During a press conference Saturday evening, Kelly said that the police department was still piecing together what happened and that it was too early to say whether the shooting was justified.

Chief police spokesman Paul Browne on Sunday confirmed reports that the five officers who fired were placed on paid administrative leave, a procedure that is administrative but not disciplinary, while the investigation goes on. He said the police department had taken their guns.

The officers will remain on leave “until we learn more about the circumstances of the shooting,” Browne said. “There are still a number of unanswered questions.”

The officers’ shots struck the men’s car 21 times after the vehicle rammed into an undercover officer and hit an unmarked NYPD minivan. The wild gunfire hit nearby homes and shattered windows at a train station, though no residents were injured.

Police thought one of the men in the car might have had a gun. But investigators found no weapons. It was unclear what prompted police to open fire, Kelly said.

Kelly said the incident stemmed from an undercover operation inside the strip club in the Jamaica section of Queens. Seven officers in plain clothes were investigating the Kalua Cabaret.

According to Kelly, the groom was involved in a verbal dispute outside the club after 4 a.m. One of his friends made a reference to a gun.

An undercover officer walked closely behind Bell and his friends as they headed for their car.
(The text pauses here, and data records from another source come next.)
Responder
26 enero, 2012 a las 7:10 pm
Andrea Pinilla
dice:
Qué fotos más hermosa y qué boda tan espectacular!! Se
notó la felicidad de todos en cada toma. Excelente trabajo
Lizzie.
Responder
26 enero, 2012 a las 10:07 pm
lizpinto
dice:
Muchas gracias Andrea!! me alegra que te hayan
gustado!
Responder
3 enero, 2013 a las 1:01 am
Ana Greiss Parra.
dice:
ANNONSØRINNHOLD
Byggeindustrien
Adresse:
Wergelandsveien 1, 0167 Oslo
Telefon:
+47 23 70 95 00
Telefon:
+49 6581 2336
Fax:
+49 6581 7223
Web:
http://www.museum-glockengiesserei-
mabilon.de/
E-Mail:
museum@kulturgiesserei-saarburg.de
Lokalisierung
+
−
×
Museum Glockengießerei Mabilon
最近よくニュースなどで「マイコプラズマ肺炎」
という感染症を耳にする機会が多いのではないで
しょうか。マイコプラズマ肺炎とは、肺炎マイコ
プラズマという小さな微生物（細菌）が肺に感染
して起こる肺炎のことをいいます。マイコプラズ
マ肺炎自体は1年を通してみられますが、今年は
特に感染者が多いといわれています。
As he walked toward the front of the vehicle, they drove forward – striking him and a nearby undercover police vehicle.

The officer who had followed the group on foot was apparently the first to open fire, Kelly said. That officer had served on the force for five years. One 12-year veteran fired his weapon 31 times, emptying two full magazines, Kelly said.

It was the first time any of the officers, who all carried 9 mm handguns, had been involved in a shooting, Kelly said.
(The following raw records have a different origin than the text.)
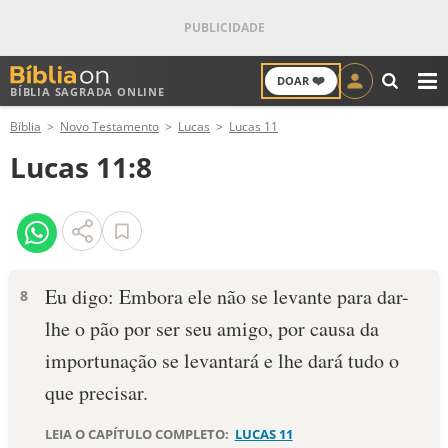
❤️
DOAR
BÍBLIA SAGRADA ONLINE
M
Bíblia
Novo Testamento
Lucas
Lucas 11
ANTIGO TESTAMENTO
Lucas 11:8
NOVO TESTAMENTO
VERSÍCULOS
VERSÍCULO DO DIA
Eu digo: Embora ele não se levante para dar-
8
lhe o pão por ser seu amigo, por causa da
PALAVRA DO DIA
importunação se levantará e lhe dará tudo o
SALMO DO DIA
que precisar.
DEVOCIONAL DIÁRIO
LEIA O CAPÍTULO COMPLETO:
LUCAS 11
At some point, Bell, who was driving, backed his car up onto the sidewalk, hitting a building gate. He then drove forward, striking the police vehicle a second time, Kelly said.

It was unclear whether the shooters had identified themselves as police, Kelly said.
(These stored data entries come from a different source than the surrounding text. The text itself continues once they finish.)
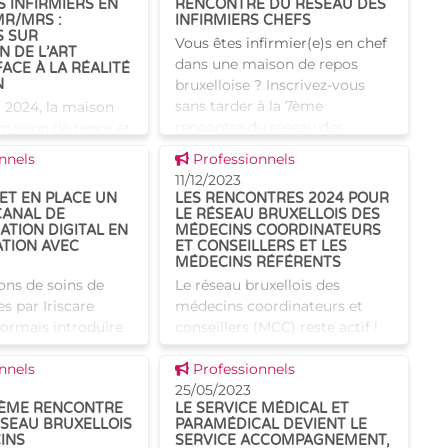
 INFIRMIERS EN
RENCONTRE DU RÉSEAU DES
couvraient l
MR/MRS :
INFIRMIERS CHEFS
S SUR
Vous êtes infirmier(e)s en chef
N DE L’ART
dans une maison de repos
FACE À LA RÉALITÉ
N
bruxelloise ? Inscrivez-vous
sans tarder à la 7ème
r 2024, la maison
rencontre du réseau des
 maison de repos et
infirmiers en chef des maisons
R/MRS) La Cerisaie
 news
Voir cette news
nnels
Professionnels
de repos (MR) et maisons de
 a été le lieu
11/12/2023
e la 6ème rencontre
ET EN PLACE UN
LES RENCONTRES 2024 POUR
s infirmiers en
ANAL DE
LE RÉSEAU BRUXELLOIS DES
TION DIGITAL EN
MÉDECINS COORDINATEURS
R/MRS.
TION AVEC
ET CONSEILLERS ET LES
MÉDECINS RÉFÉRENTS
ions de soins de
Le réseau bruxellois des
s par Iriscare
médecins coordinateurs et
ormais introduire
conseillers (MCC) reste actif !
ndes
Plusieurs réunions sont
 news
Voir cette news
ions et d'agrément
nnels
planifiées pour 2024, avec des
Professionnels
igitale via
thèmes d'actualité. Ces
25/05/2023
IÈME RENCONTRE
LE SERVICE MÉDICAL ET
te évolution
rencontres donnent l'occasio
ÉSEAU BRUXELLOIS
PARAMÉDICAL DEVIENT LE
INS
SERVICE ACCOMPAGNEMENT,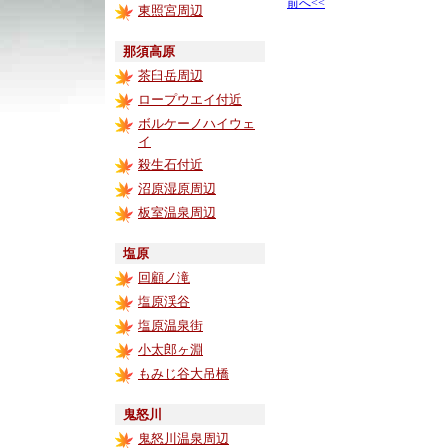
前へ<<
東照宮周辺
那須高原
茶臼岳周辺
ロープウエイ付近
ボルケーノハイウェ
イ
殺生石付近
沼原湿原周辺
板室温泉周辺
塩原
回顧ノ滝
塩原渓谷
塩原温泉街
小太郎ヶ淵
もみじ谷大吊橋
鬼怒川
鬼怒川温泉周辺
Kelly’s account of the events was based on statements made by witnesses and the two officers who did not shoot their weapons. Police could not question the other officers because the district attorney must first complete an investigation, Kelly said.

Kelly said there may have been a fourth person in the car who fled the scene. Three officers, including the officer hit by the car, were treated and released. Another detective remained hospitalized Sunday for hypertension.

The police department’s policy on shooting at moving vehicles is somewhat ambiguous. The guideline states, “Police officers shall not discharge their firearms at or from a moving vehicle unless deadly force is being used against the police officers or another person present, by means other than a moving vehicle.”

Kelly said undercover officers were inside the club to document illicit activity. With one more violation the club would be shut down, Kelly said. He said the establishment had a “chronic history of narcotics, prostitution and weapons complaints.”

On Sunday, the group 100 Blacks in Law Enforcement Who Care said it is issuing a vote of no confidence in Kelly over the shooting. It also wants the removal of the Organized Crime Control Bureau chief, Anthony Izzo, who it says created the undercover unit involved in the incident.

Browne said Sunday, “We are continuing to look for additional witnesses to shed light on the incident and assisting the district attorney’s office with its investigation.”

Community leaders are planning a rally at police headquarters for Dec. 6.

This isn’t the first time the NYPD has come under scrutiny over police-involved shootings.

In 1999, police killed Amadou Diallo, an unarmed West African immigrant who was shot 19 times in the Bronx. The four officers in that case were acquitted of criminal charges. And in 2003, Ousmane Zongo was shot to death during a police raid. The 43-year-old, a native of the western African country of Burkina Faso, was hit four times, twice in the back.

Associated Press writer Tom Hays contributed to this report.